Here is a simple example of a `MultiLens` in action:

```js
var arrayLenses = [
            new nanoscope.IndexedLens(0),
            new nanoscope.IndexedLens(1)
    ],
    objectLenses = {
        head: new nanoscope.IndexedLens(0),
        last: new nanoscope.IndexedLens(-1)
    },
    // A MultiLens built from an Array
    arrayMultiLens = new nanoscope.MultiLens(arrayLenses),
    // or arrayMultiLens = new nanoscope.IndexedLens(0).add(new nanoscope.IndexedLens(1));
    // A MultiLens built from an Object
    objectMultiLens = new nanoscope.MultiLens(objectLenses);

arrayMultiLens.view([1, 2]).get(); // => [1, 2]
arrayMultiLens.view([1, 2]).set('g'); // => ['g', 'g']

objectMultiLens.view([1, 2, 3]).get(); // => { head: 1, last: 3 }
objectMultiLens.view([1, 2, 3]).set('g'); // => ['g', 2, 'g']
```

### Getters and Setters

`Getters` are `Lenses` that only support `get()`, and `Setters` are `Lenses` that only support `over` and `set`.
`Getters` and `Setters` are constructed with `get` functions and `over` functions *only*, respectively. They can also be
constructed by using the `fromLens` static function in `Getter` and `Setter`, which simply replaces the old `over`/`get`
operations in the original `Lens`. Constructing your own `Lenses`, `Getters` and `Setters` is described below, but here is
an example of how `fromLens` works:

```js
var Getter = nanoscope.Getter,
    Setter = nanoscope.Setter,
    IndexedLens = nanoscope.IndexedLens;

Getter.fromLens(new IndexedLens(0)).view([1]).get(); // => 1
Getter.fromLens(new IndexedLens(0)).view([1]).set(10); // => Error: map not permitted in a Getter

Setter.fromLens(new IndexedLens(0)).view([1]).set(10); // => [10]
Setter.fromLens(new IndexedLens(0)).view([1]).get(); // => Error: get not permitted in a Setter
```

These are useful when you want to restrict access to certain parts of your structures, but still use any `Lenses`
to access data in one or more ways.

### Making your own `Lens`es
Consider a `Lens` that views an array and focuses on its first element.
The `get` function for this `Lens` might look like this:

```js
var get = function (arr) {
    return arr[0];
};
```

...and `map` might be defined like so:

```js
var map = function (arr, func) {
    var newArr = _.cloneDeep(arr);
    newArr[0] = func(newArr[0]);
    return newArr;
};
```

There are a couple of things to note here:

1. We use `_.cloneDeep` from `lodash` (or `underscore`) to clone the object, because `Lens`es should provide immutable
access to data.
2. `func` is a function that operates on the focus of the `Lens`, which in this case is `arr[0]`.
3. We return the full, modified structure at the end.

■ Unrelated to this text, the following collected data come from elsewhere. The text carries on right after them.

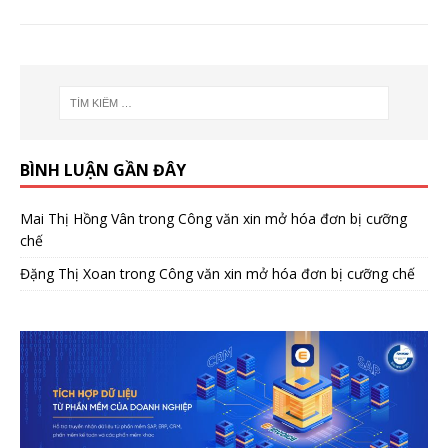
BÌNH LUẬN GẦN ĐÂY
Mai Thị Hồng Vân
trong
Công văn xin mở hóa đơn bị cưỡng
chế
Đặng Thị Xoan
trong
Công văn xin mở hóa đơn bị cưỡng chế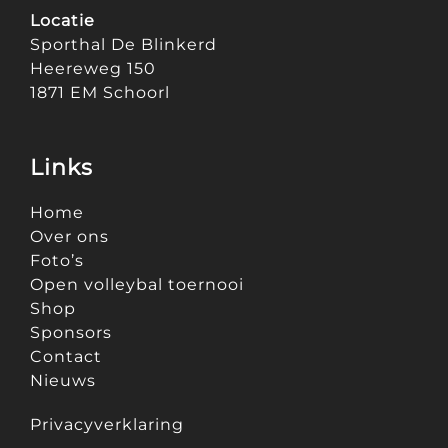
Locatie
Sporthal De Blinkerd
Heereweg 150
1871 EM Schoorl
Links
Home
Over ons
Foto’s
Open volleybal toernooi
Shop
Sponsors
Contact
Nieuws
Privacyverklaring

We can construct a `Lens` from these bindings like so:

```js
var nanoscope = require('nanoscope'),
    headLens = new nanoscope.Lens(get, map);
```

All valid `Lens`es must also satisfy the so-called "Lens Laws":

1. set-get (you get what you put in): `lens.get(lens.set(a, b)) = b`
2. get-set (putting what is there doesn't change anything): `lens.set(a, lens.get(a)) = a`
3. set-set (setting twice is the same as setting once): `lens.set(c, lens.set(b, a)) = lens.set(c, a)`

These laws ensure that `map`, `set` and `get` behave in the manner you'd expect. If you can convince yourself
that these laws are satisfied, you can rest easy knowing your `Lens` is well-behaved.